ACT 3:

Post-Racialism and Othello

Why would Wilson revisit Othello in 2013, a decade after his first Othello-inspired black Murano glass works were exhibited at the Venice Biennale? I argue that Wilson’s interest in the character participates in a broader cultural phenomenon in the 2010s, one where he was not the only artist to reference Othello. For Wilson, though, the goal was to place the viewer in Othello’s position and thereby force them to reckon with race. One could even call Wilson’s mirror an “anti-mirror,” as Arnaud Maillet described all black mirrors, since it does not reflect but rather absorbs an image.[1] This sentiment is echoed by Wilson’s own words who said in an interview regarding these ideas of absorption, reflection, and interiority, “[There] was a desire to take the materials of power and wealth and to reveal the overwhelming nature of excess. And you are absorbed into the mirror as matter rather than vision—you become part of this excess….[my Italics].”[2] It is apparent that Wilson wanted the viewer to be a part of the mirror, not just as a byproduct of its ability to reflect them. Thereby Wilson was critiquing the idea of “post-racialism,” the idea that American society is past racial issues, and its connection to colorblindness ideology, the choice to not “see” skin color.[3] Paired with the black Murano glass, I Saw Othello’s Visage in His Mind shows the fallacy of post-racialism and its connection to colorblindness ideology, proving that one cannot ignore skin color and showing the subsequent effects of such racial stereotyping that played in Othello’s downfall.

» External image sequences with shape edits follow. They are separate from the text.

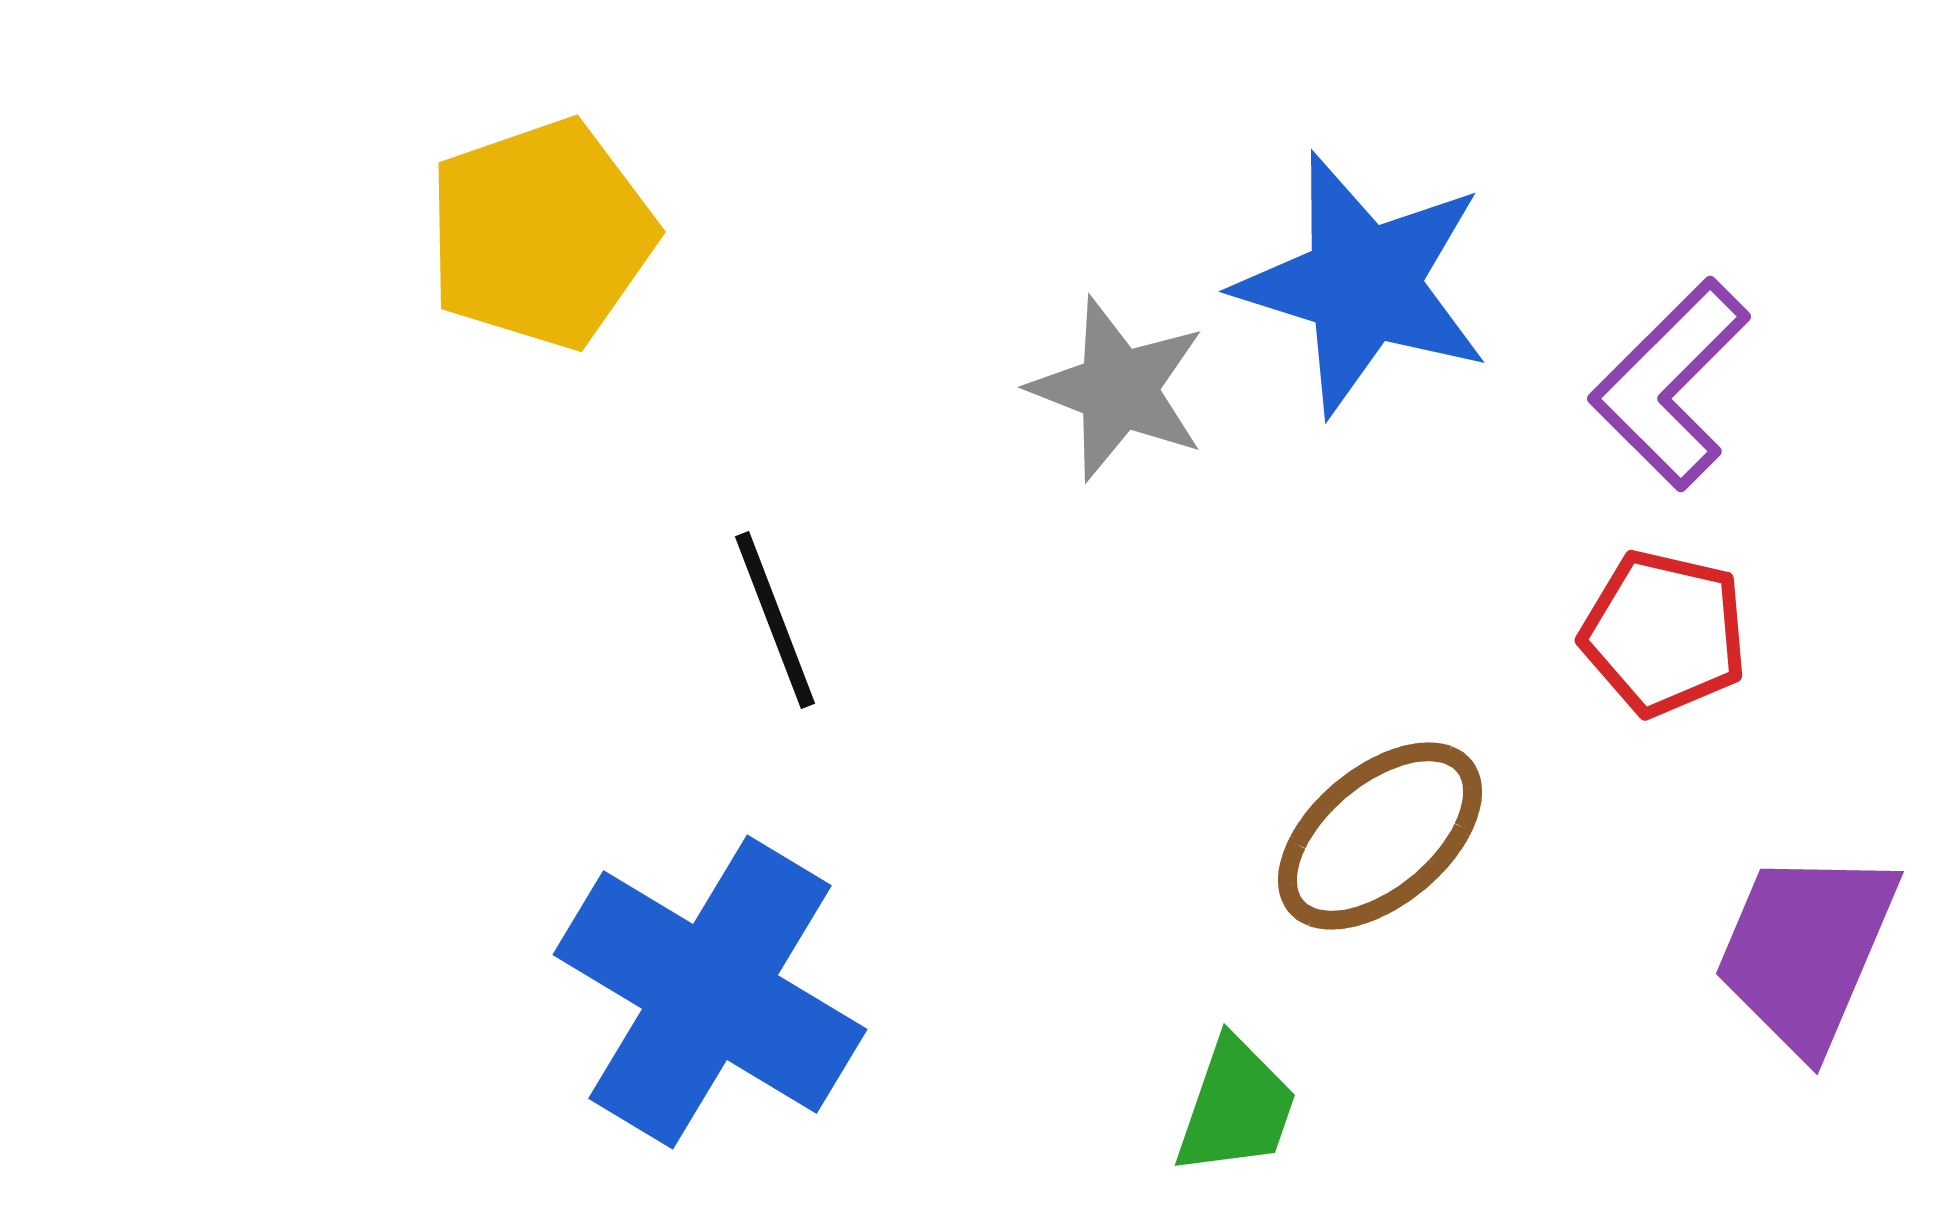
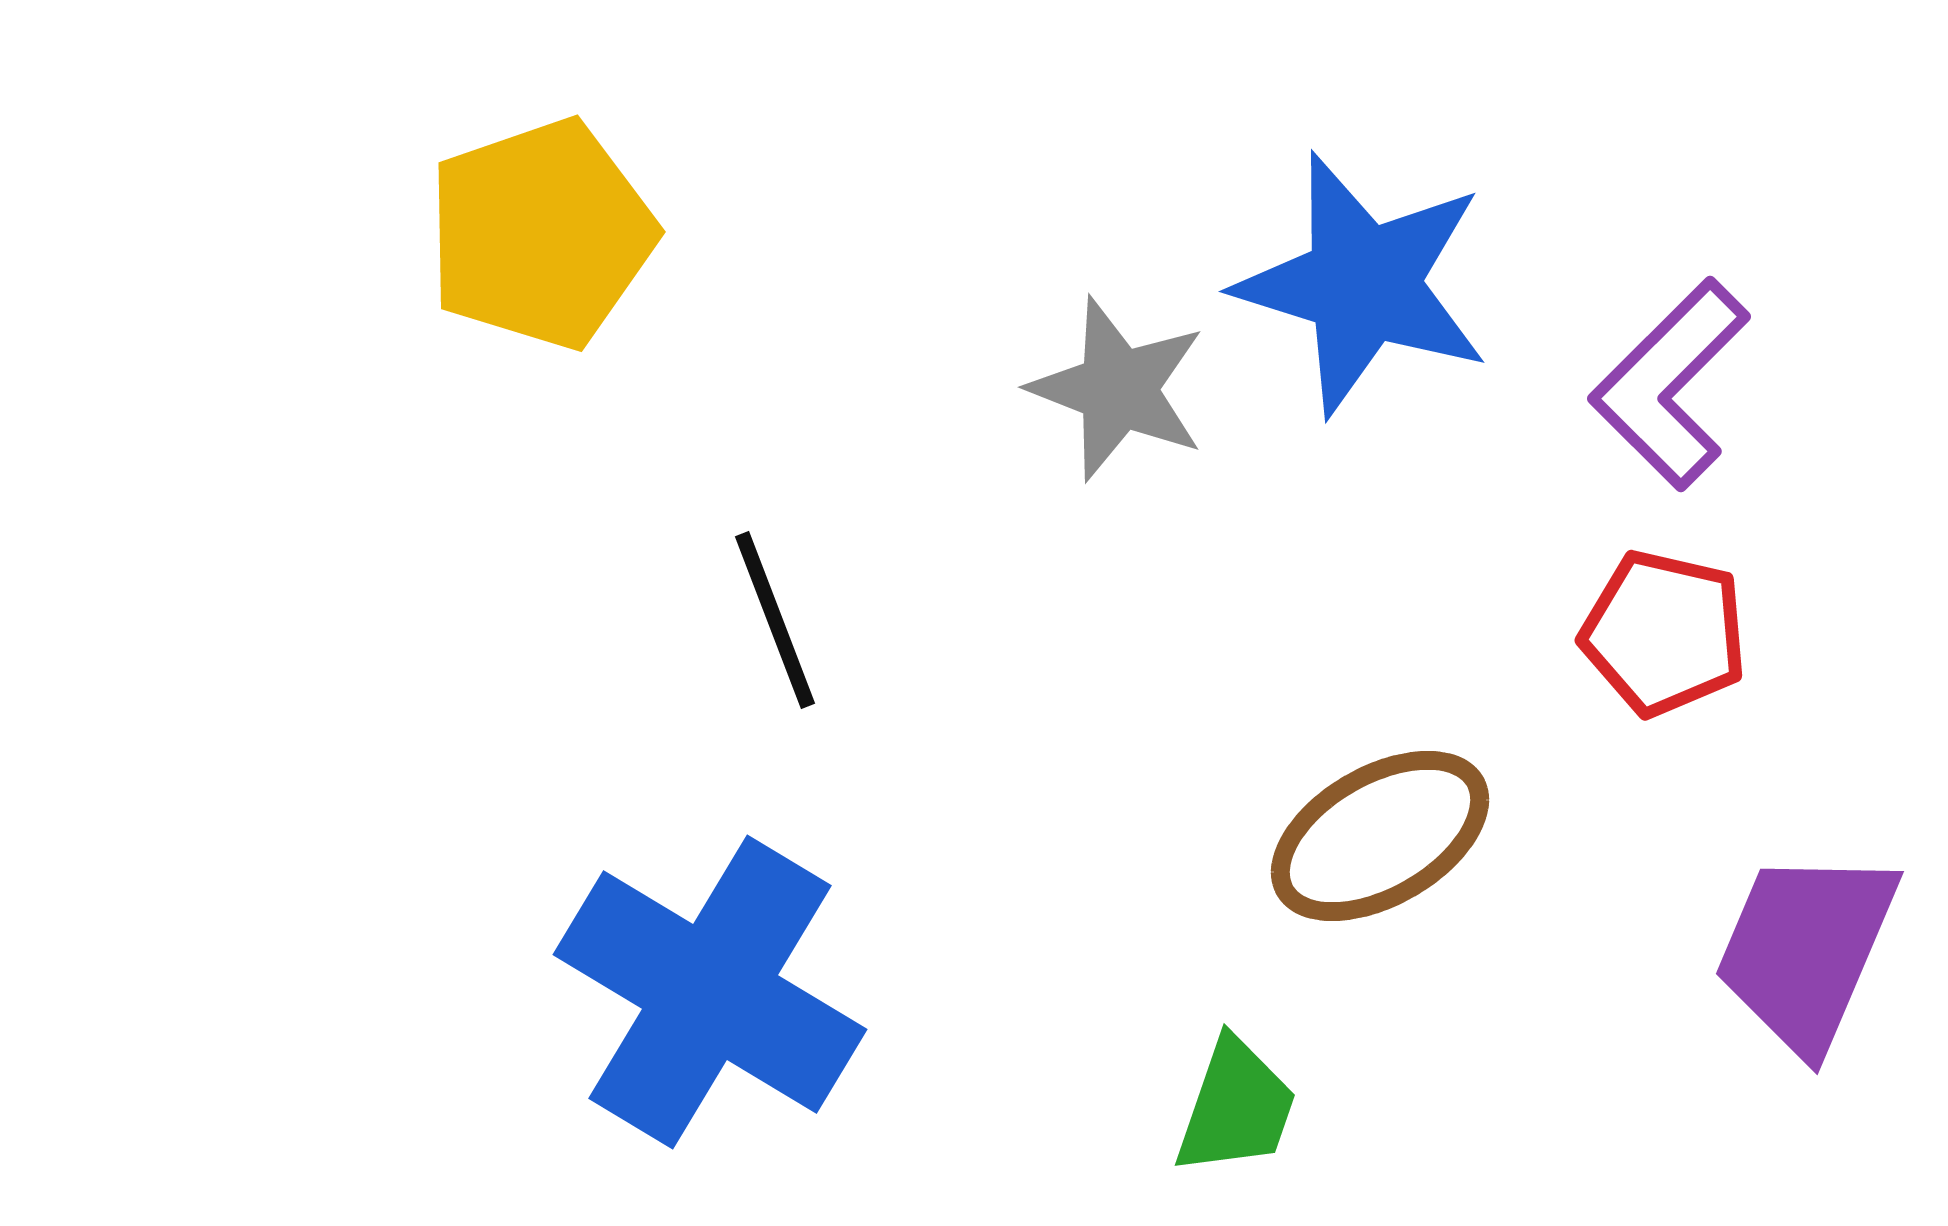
brown ellipse: rotated 10 degrees clockwise
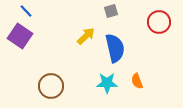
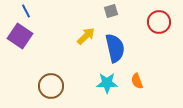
blue line: rotated 16 degrees clockwise
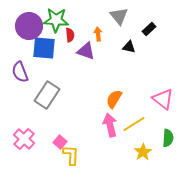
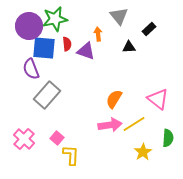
green star: moved 1 px left, 1 px up; rotated 15 degrees counterclockwise
red semicircle: moved 3 px left, 9 px down
black triangle: rotated 16 degrees counterclockwise
purple semicircle: moved 11 px right, 3 px up
gray rectangle: rotated 8 degrees clockwise
pink triangle: moved 5 px left
pink arrow: rotated 95 degrees clockwise
pink square: moved 3 px left, 4 px up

large, multi-layered mirror and frame made of black glass
Figure 24: Wilson, I Saw Othello's Visage in His Mind, 2013

[1] Maillet, The Claude Glass, 74.

[2] Fred Wilson, “Shifting connections: Fred Wilson (Part 2) by Kathleen MacQueen,” interview by Kathleen MacQueen, BOMB Magazine, May 17, 2012, https://bombmagazine.org/articles/shifting-connections-fred-wilson-part-2/.

[3] Touré, “Forty Million Ways to Be Black,” 12; Helen A. Neville et al., “Introduction,” in The Myth of Racial Color Blindness: Manifestations, Dynamics, and Impact, ed. Helen A. Neville, Miguel E. Gallardo, and Derald Wing Sue (Washington, D.C.: American Psychological Association, 2016), 5; It should also be stated that the cultural moment of the 2010s also saw the emergence of “post-Blackness,” a term that sounds synonymous to “post-racialism” but is actually contradictory. See, Derek Conrad Murray,  “Introduction,” in Queering Post-Black Art: Artists Transforming African American Identity After Civil Rights (New York: I. B. Tauris, 2016),  2 and Thelma Golden, “Introduction,” in Freestyle (New York: The Studio Museum in Harlem, 2001), 14.